I think that the answer is found in ancient Egyptian art. Although the Egyptians usually depicted water by drawing wavy lines, when they drew pools and wells, they were often depicted similar to what we see in this icon. They usually painted objects by showing them not as we see them when looking at them, but as we do when thinking about them: e.g. showing the entire eye, and not just the little part we see. So here we see the surface of the water, even though it is shown unrealistically above the level of the jar, as if it dripping water into the jar, when in fact the jar would have to be lowered into it.
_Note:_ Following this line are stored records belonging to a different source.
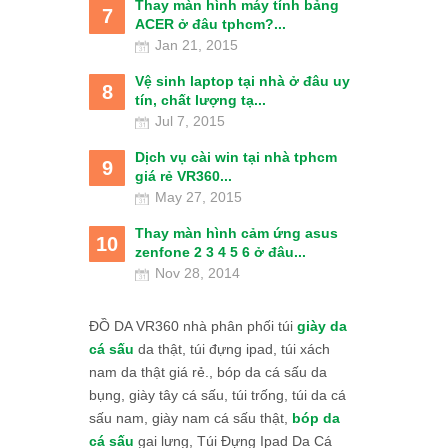
Thay màn hình máy tính bảng
7
ACER ở đâu tphcm?...
Jan 21, 2015
Vệ sinh laptop tại nhà ở đâu uy
8
tín, chất lượng tạ...
Jul 7, 2015
Dịch vụ cài win tại nhà tphcm
9
giá rẻ VR360...
May 27, 2015
Thay màn hình cảm ứng asus
10
zenfone 2 3 4 5 6 ở đâu...
Nov 28, 2014
ĐỒ DA VR360 nhà phân phối túi
giày da
cá sấu
da thật, túi đựng ipad, túi xách
nam da thật giá rẻ., bóp da cá sấu da
bụng, giày tây cá sấu, túi trống, túi da cá
sấu nam, giày nam cá sấu thật,
bóp da
cá sấu
gai lưng, Túi Đựng Ipad Da Cá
In Reading Egyptian Art, Richard H. Wilkinson explains that water was, for them, “the primeval matter from … all things arose; and the pool could thus signify the primeval waters of the First Time” (137). I think this gives us another clue to the reason water is shown here: according to typology, the waters of the earth are the waters of the creation – and the Lord is about to be incarnated, created in human form. In the presence of Mary, the jug is being filled: the creation is flowing from the source into this world in a special form.
Just as the wool took form as the veil of the Temple, so the water takes form when it flows into the jar. So too, the Lord takes form in the womb of the believing maiden. This icon, then, is an icon of the mystery of creation: through the Holy Spirit, through water, and by the faith of the Virgin.